25. Carolina – Tevin Coleman, RB, Indiana. The Panthers have had a two-headed backfield for years, but with DeAngelo Williams gone and Jonathan Stewart being paid too much, Coleman could be a breath of fresh air for the run game, coming off a 2,000-yard rushing season in just 12 games.
26. Baltimore – Duke Johnson, RB, Miami. Ray Rice isn’t coming back and Justin Forsett is what he is. Johnson is undersized and has durability concerns, but if he’s healthy he could be the next Gio Bernard.
27. Denver – A.J. Cann, G, South Carolina. The Broncos lost Orlando Franklin in free agency and he needs replacing. Cann may not be the immediate answer, but protecting Peyton Manning is Job One.

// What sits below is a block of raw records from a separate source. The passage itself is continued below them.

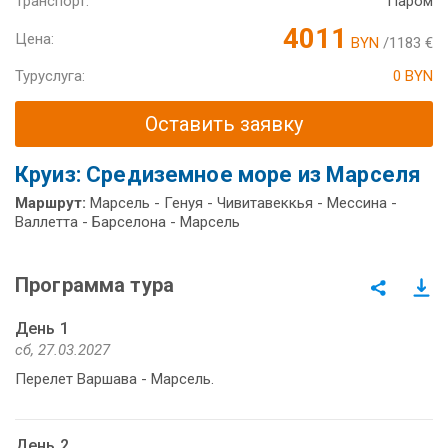
Транспорт:
Паром
4011
Цена:
BYN
/1183 €
Туруслуга:
0 BYN
Оставить заявку
Круиз: Средиземное море из Марселя
Маршрут:
Марсель - Генуя - Чивитавеккья - Мессина -
Валлетта - Барселона - Марсель
Программа тура
День 1
сб, 27.03.2027
Перелет Варшава - Марсель.
День 2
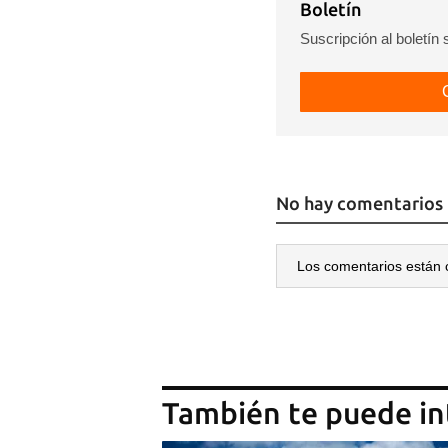
Boletín
Suscripción al boletín
No hay comentarios
Los comentarios están 
También te puede in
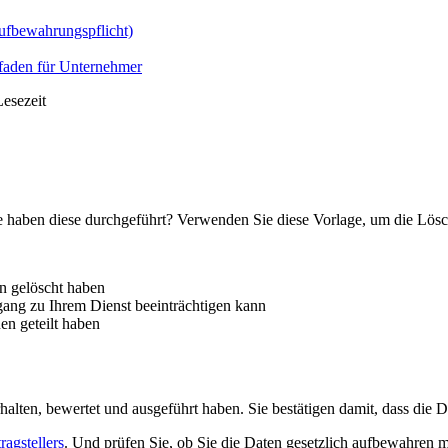
ufbewahrungspflicht)
faden für Unternehmer
esezeit
haben diese durchgeführt? Verwenden Sie diese Vorlage, um die Löschu
en gelöscht haben
gang zu Ihrem Dienst beeinträchtigen kann
en geteilt haben
lten, bewertet und ausgeführt haben. Sie bestätigen damit, dass die 
ragstellers
. Und prüfen Sie, ob Sie die Daten gesetzlich aufbewahren 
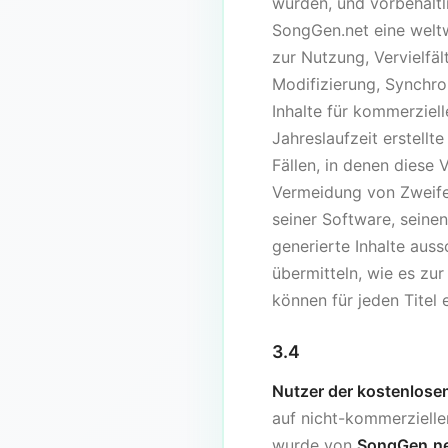
wurden, und vorbehaltl
SongGen.net eine weltwe
zur Nutzung, Vervielfä
Modifizierung, Synchro
Inhalte für kommerziel
Jahreslaufzeit erstell
Fällen, in denen diese
Vermeidung von Zweife
seiner Software, seine
generierte Inhalte auss
übermitteln, wie es zur
können für jeden Titel 
3.4
Nutzer der kostenlose
auf nicht-kommerziellen
wurde von
SongGen.n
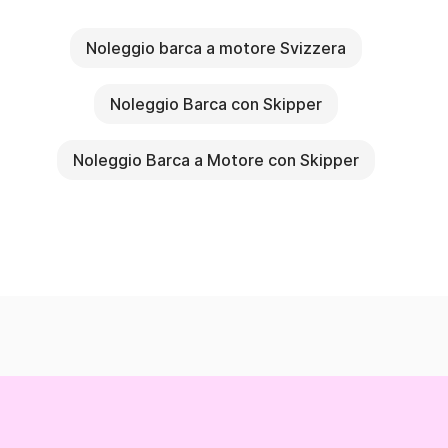
Noleggio barca a motore Svizzera
Noleggio Barca con Skipper
Noleggio Barca a Motore con Skipper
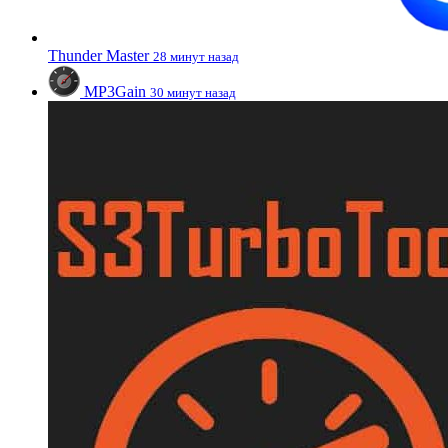
Thunder Master
28 минут назад
MP3Gain
30 минут назад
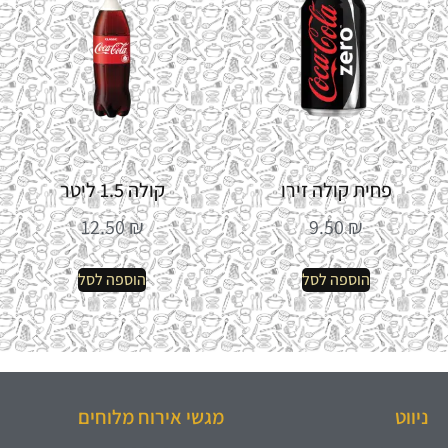
פחית קולה זירו
קולה 1.5 ליטר
12.50
₪
9.50
₪
הוספה לסל
הוספה לסל
ניווט
מגשי אירוח מלוחים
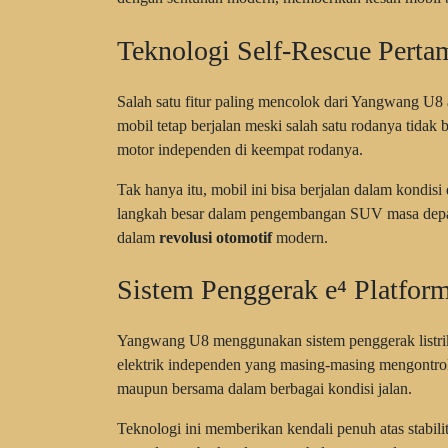
Teknologi Self-Rescue Perta
Salah satu fitur paling mencolok dari Yangwang U8
mobil tetap berjalan meski salah satu rodanya tidak 
motor independen di keempat rodanya.
Tak hanya itu, mobil ini bisa berjalan dalam kondisi 
langkah besar dalam pengembangan SUV masa depa
dalam
revolusi otomotif
modern.
Sistem Penggerak e⁴ Platfor
Yangwang U8 menggunakan sistem penggerak listrik
elektrik independen yang masing-masing mengontrol 
maupun bersama dalam berbagai kondisi jalan.
Teknologi ini memberikan kendali penuh atas stabili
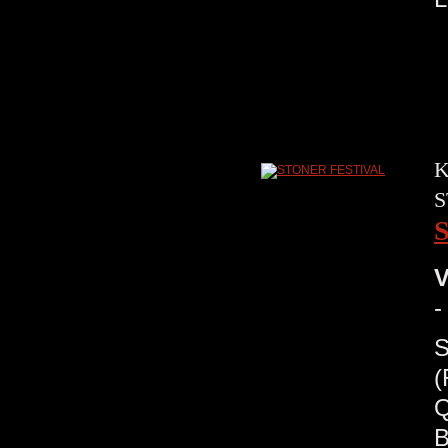
K
S
V
-
S
(
Q
B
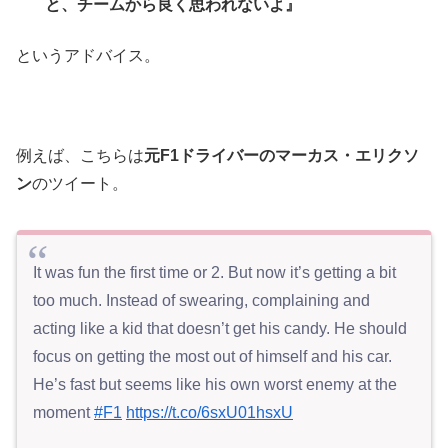
と、チームから良く思われないよ』
というアドバイス。
例えば、こちらは
元F1ドライバーのマーカス・エリクソ
ン
のツイート。
It was fun the first time or 2. But now it’s getting a bit
too much. Instead of swearing, complaining and
acting like a kid that doesn’t get his candy. He should
focus on getting the most out of himself and his car.
He’s fast but seems like his own worst enemy at the
moment
#F1
https://t.co/6sxU01hsxU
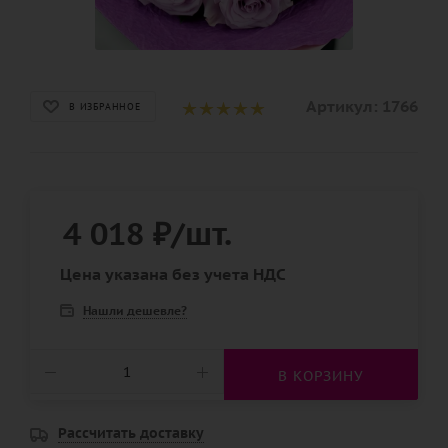
Артикул:
1766
В ИЗБРАННОЕ
4 018
₽
/шт.
Цена указана без учета НДС
Нашли дешевле?
В КОРЗИНУ
Рассчитать доставку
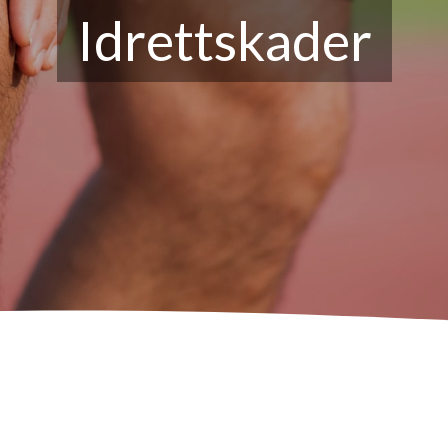
Idrettskader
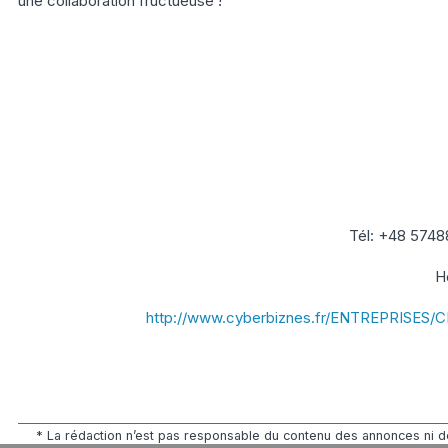
une collaboration fructueuse !
Tél: +48 574
H
http://www.cyberbiznes.fr/ENTREPRISES/
* La rédaction n’est pas responsable du contenu des annonces ni de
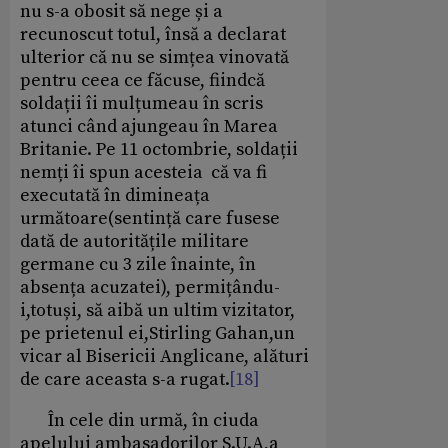
nu s-a obosit să nege și a
recunoscut totul, însă a declarat
ulterior că nu se simțea vinovată
pentru ceea ce făcuse, fiindcă
soldații îi mulțumeau în scris
atunci când ajungeau în Marea
Britanie. Pe 11 octombrie, soldații
nemți îi spun acesteia că va fi
executată în dimineața
următoare(sentință care fusese
dată de autoritățile militare
germane cu 3 zile înainte, în
absența acuzatei), permițându-
i,totuși, să aibă un ultim vizitator,
pe prietenul ei,Stirling Gahan,un
vicar al Bisericii Anglicane, alături
de care aceasta s-a rugat.
[18]
În cele din urmă, în ciuda
apelului ambasadorilor S.U.A,a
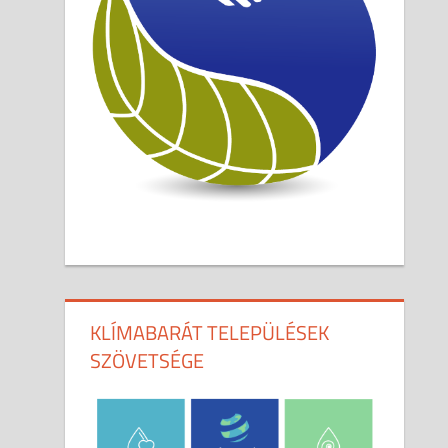
KLÍMABARÁT TELEPÜLÉSEK
SZÖVETSÉGE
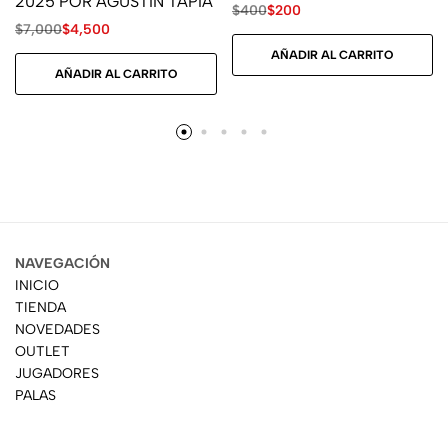
2025 POR AGUSTÍN TAPIA
$
400
$
200
$
7,000
$
4,500
AÑADIR AL CARRITO
AÑADIR AL CARRITO
NAVEGACIÓN
INICIO
TIENDA
NOVEDADES
OUTLET
JUGADORES
PALAS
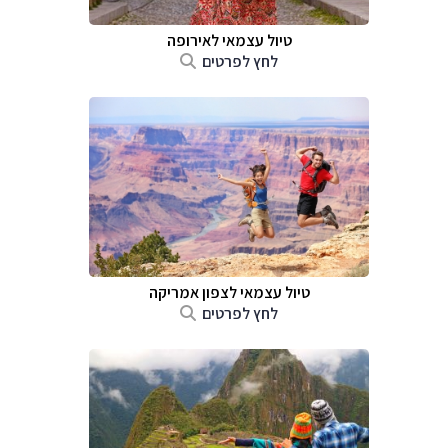
טיול עצמאי לאירופה
לחץ לפרטים
טיול עצמאי לצפון אמריקה
לחץ לפרטים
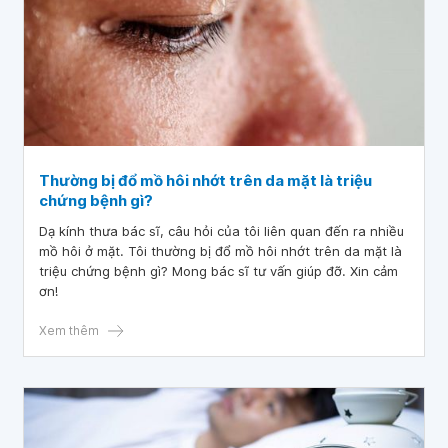
Thường bị đổ mồ hôi nhớt trên da mặt là triệu
chứng bệnh gì?
Dạ kính thưa bác sĩ, câu hỏi của tôi liên quan đến ra nhiều
mồ hôi ở mặt. Tôi thường bị đổ mồ hôi nhớt trên da mặt là
triệu chứng bệnh gì? Mong bác sĩ tư vấn giúp đỡ. Xin cảm
ơn!
Xem thêm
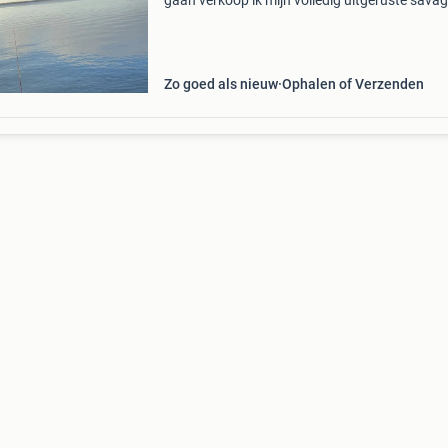
gaan verkoop ik mijn volledig uitgeruste sava
gear bellyboat. De set is volledig vaarklaar en
voorzien van hoogwaardige elektronica en ee
float plu
Zo goed als nieuw
Ophalen of Verzenden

28. Dallas – Carl Davis, DT, Iowa. Dallas went free agency with Henry Melton last year and that didn’t work out. Now the Cowboys start building the defensive line the same way they have done the O-line the last three years.
29. Indianapolis – Ronald Darby, CB, Florida State. The Colts addressed needs at linebacker, defensive end, wide receiver, running back and safety in free agency. But one need that remains is a running mate for Vontae Davis and Darby is the best athlete available at this point.
30. Mario Williams, DE, Florida State. The Packers are notorious for drafting players to develop, so when a veteran (like Julius Peppers) leaves, they have a replacement ready. Edwards comes with a strong college résumé and NFL bloodlines, which should bode well for him in Green Bay.
31. Seattle – Devin Smith, WR, Ohio State. The Seahawks have a ton of No. 2 or 3 wide receivers and Smith may fit into that category, but he is a single-coverage deep threat that, along with Jimmy Graham, could help open up Russell Wilson’s deep arsenal.
32. New England – Josue Matias, G, Florida State. The guard play for the Patriots struggled last year and Matias comes from a high-profile program that has succeeded. Bill Belichick loves winners and he fits that bill.